Panhandle: The region remained extremely hot, dry and windy with wildfire danger high. Soil moisture was very short in most counties. Corn and cotton continued to struggle under high winds and 100-plus degree heat. Most counties reported corn to be in poor condition. Cotton was in fair to very poor condition, with most reporting poor. Producers were actively irrigating all summer crops. Rangeland and pasture conditions were mostly very poor. Ranchers continued supplemental feeding of cattle.

Rolling Plains: The region remained hot, dry and windy with no relief in sight. The first 18 days of June, 100-plus degree temperatures devastated soil-moisture levels. Dryland cotton planting was finished, but very little of the crop was expected to emerge. Irrigated cotton producers were watering, hoping to establish stands. Some ranchers were culling herds. One Motley County producer stated that without rain soon he would be weaning calves as early as the first week of July. Ranchers have culled off cattle and cut numbers to such an extent that if it does rain, it will be a long time before they can rebuild herds. Hay supplies were running low also. Producers were reporting yields of about one-third of normal. Hay was often sold before it was baled. Stock-water tanks were also drying up. The threat of wildfire remained high, and most counties remained under burn bans.

South: Persistent high winds coupled with extremely hot temperatures made the drought worse. Cotton was maturing prematurely, browning and yellowing out in Atascosa County, while in Frio County they were in the soft dough stage. Also in the Frio County area, sorghum was turning color, the potato harvest was done, the watermelon harvest was ongoing and peanut planting continued. In Live Oak County, producers were about 10 percent finished with the corn harvest. In Zavala County, farmers continued irrigating cotton, corn and sorghum, while they wound down onion harvesting, actively harvesting cantaloupes, and nearly finished with the watermelon harvest. In Cameron, Hidalgo, Starr and Willacy counties, producers were harvesting grain sorghum. Willacy County reported cotton crops showed signs of stress. Livestock producers were concerned with diminishing forage supplies and lack of water, and were extensively culling or completely liquidating herds. Star County reported a lot of small, young calves being sold.

South Plains: The district continued to have record-breaking heat, with highs in the triple digits, and burn bans still in effect. There were some very limited, localized showers. Irrigated cotton growers were struggling to keep up with water demands just to keep plants alive. Dryland plantings were not emerging, and insurance adjusters were inspecting fields. Cattle producers were running out of hay and began to cull herds. Some ranchers had to haul water.

Southeast: In Montgomery County, there was neither grass nor water for livestock. Trees were dying throughout the county. In Walker County, water for livestock was also an issue. Throughout the district, pasture conditions continued to deteriorate. Cattle numbers declined as producers culled herds. Producers were still feeding remaining livestock, but hay supplies were low.

Southwest: The region remained completely dry.

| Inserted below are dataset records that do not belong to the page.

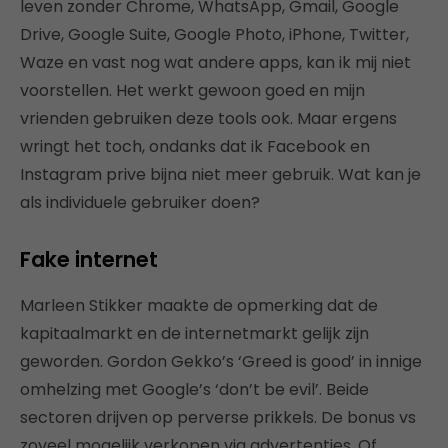
leven zonder Chrome, WhatsApp, Gmail, Google
Drive, Google Suite, Google Photo, iPhone, Twitter,
Waze en vast nog wat andere apps, kan ik mij niet
voorstellen. Het werkt gewoon goed en mijn
vrienden gebruiken deze tools ook. Maar ergens
wringt het toch, ondanks dat ik Facebook en
Instagram prive bijna niet meer gebruik. Wat kan je
als individuele gebruiker doen?
Fake internet
Marleen Stikker maakte de opmerking dat de
kapitaalmarkt en de internetmarkt gelijk zijn
geworden. Gordon Gekko’s ‘Greed is good’ in innige
omhelzing met Google’s ‘don’t be evil’. Beide
sectoren drijven op perverse prikkels. De bonus vs
zoveel mogelijk verkopen via advertenties. Of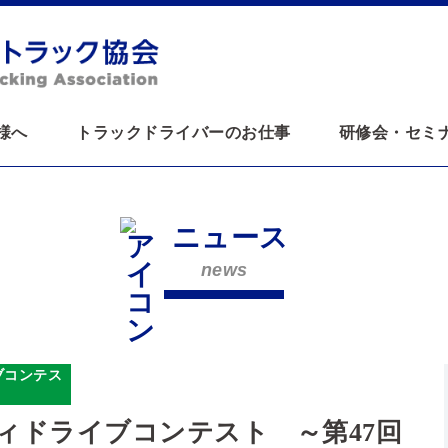
様へ
トラックドライバーのお仕事
研修会・セミ
ニュース
news
ブコンテス
ィドライブコンテスト ～第47回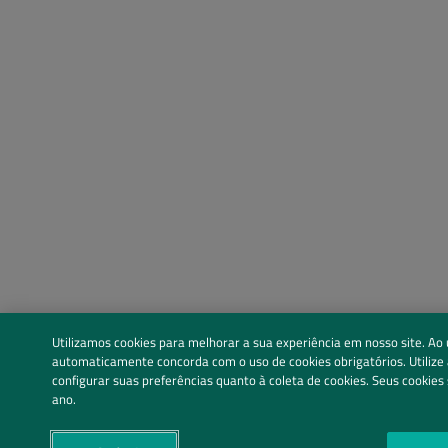
Utilizamos cookies para melhorar a sua experiência em nosso site. Ao ut
automaticamente concorda com o uso de cookies obrigatórios. Utilize 
configurar suas preferências quanto à coleta de cookies. Seus cooki
ano.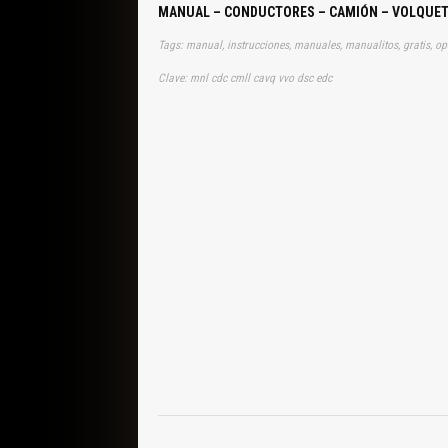
MANUAL – CONDUCTORES – CAMIÓN – VOLQUET
Tags: manual, instrucciones, manuales, manualitos, gratis, op
Clave: mnl cdc cmll cavq vvo dsc edc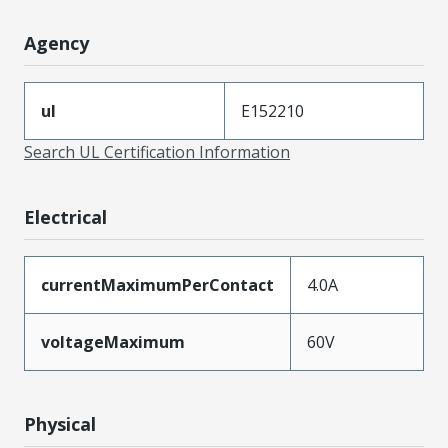
Agency
ul
E152210
Search UL Certification Information
Electrical
currentMaximumPerContact
4.0A
voltageMaximum
60V
Physical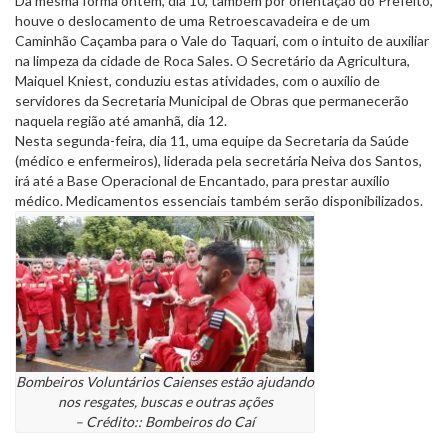
Da mesma forma ontem, dia 10, também por orientação do Prefeito,
houve o deslocamento de uma Retroescavadeira e de um
Caminhão Caçamba para o Vale do Taquari, com o intuito de auxiliar
na limpeza da cidade de Roca Sales. O Secretário da Agricultura,
Maiquel Kniest, conduziu estas atividades, com o auxílio de
servidores da Secretaria Municipal de Obras que permanecerão
naquela região até amanhã, dia 12.
Nesta segunda-feira, dia 11, uma equipe da Secretaria da Saúde
(médico e enfermeiros), liderada pela secretária Neiva dos Santos,
irá até a Base Operacional de Encantado, para prestar auxílio
médico. Medicamentos essenciais também serão disponibilizados.
Bombeiros Voluntários Caienses estão ajudando
nos resgates, buscas e outras ações
– Crédito:: Bombeiros do Caí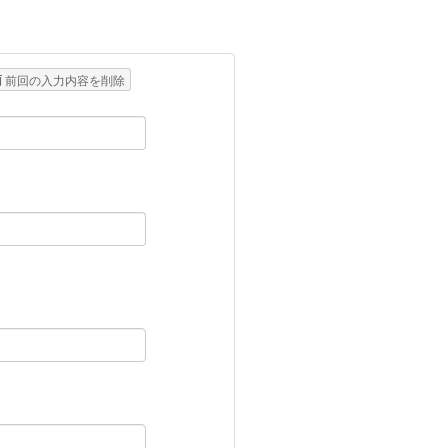
前回の入力内容を削除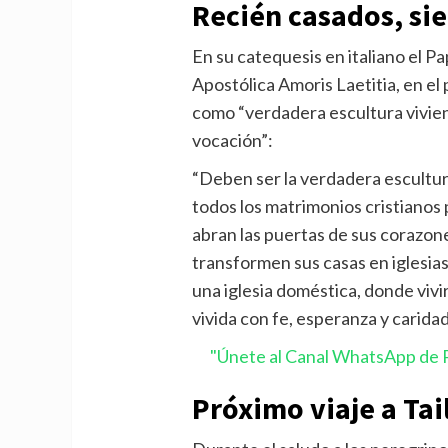
Recién casados, si
En su catequesis en italiano el 
Apostólica Amoris Laetitia, en el
como “verdadera escultura viviente
vocación”:
“Deben ser la verdadera escultur
todos los matrimonios cristianos p
abran las puertas de sus corazon
transformen sus casas en iglesias
una iglesia doméstica, donde vivir
vivida con fe, esperanza y caridad
"Únete al Canal WhatsApp de P
Próximo viaje a Ta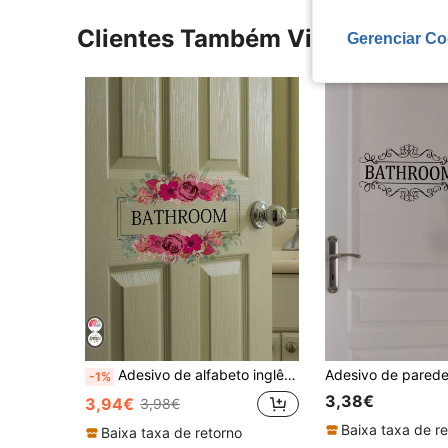
Clientes Também Visitaram
Gerenciar Co
Adesivo de alfabeto inglês para banheiro, 1 peça, adesivo de banheiro, decalque de parede, decalque de vinil para decoração de casa, itens de decoração de primavera para renovar sua casa, adesivos de decoração para festivais, presentes de aniversário e formatura
-1%
3,38€
3,94€
3,98€
Baixa taxa de r
Baixa taxa de retorno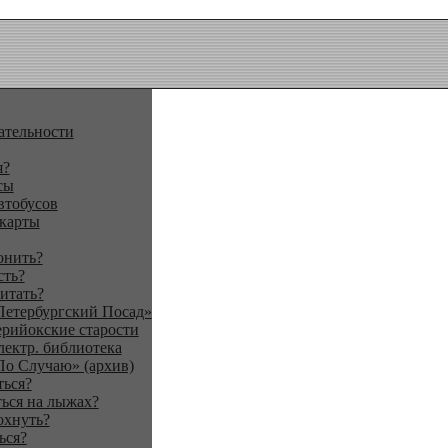
ательности
я?
сы
втобусов
 карты
онить?
сть?
итать?
Петербургский Посад»
ерийокские старости
лектр. библиотека
По Случаю» (архив)
ться?
ься на лыжах?
охнуть?
ься?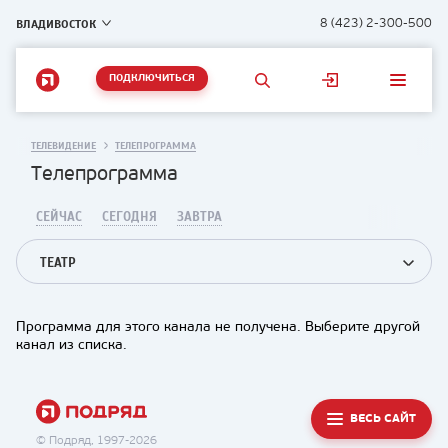
ВЛАДИВОСТОК
8 (423) 2-300-500
ПОДКЛЮЧИТЬСЯ
ТЕЛЕВИДЕНИЕ
ТЕЛЕПРОГРАММА
Телепрограмма
СЕЙЧАС
СЕГОДНЯ
ЗАВТРА
ТЕАТР
Программа для этого канала не получена. Выберите другой
канал из списка.
ВЕСЬ САЙТ
© Подряд, 1997-2026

Record-high temperatures of 101 to 104 degrees and above, along with high winds, aggravated the drought. Most of the region remained in extremely high wildfire-alert status. Most dryland crops failed. Irrigated corn and sorghum were drying down. Sunflowers growers were harvesting. Peanuts, cotton, pecans, grapes and landscape nursery crops continued to make good progress under heavy irrigation — but at high pumping costs. The peach harvest began. The cabbage, onion, potato, watermelon, cantaloupe, green bean and sweet corn harvests were ongoing. Onion yield and quality has been excellent but onion prices remained weak. Farmers were harvesting tomatoes, onions, squash and other spring vegetables for sale at roadside markets. Pasture and rangeland grasses and forbs stopped growing because of the hot, dry weather. Forage availability was below average.

West Central: Highs in the 100s and very strong winds continued to deplete soil moisture. Wildfires were causing problems in all areas. Producers were baling what little hay they could for livestock. Hay fields were in very poor condition. The drought has taken a toll on all rangeland, pasture and orchards. Irrigated cotton and corn were in fair condition in some places, but producers were having a hard time keeping up with water demands. All stock-water tanks were critically low, and producers were running out of water for livestock. Feeding and hauling water made livestock production very difficult and expensive. Producers continued to cull herds and sell off livestock.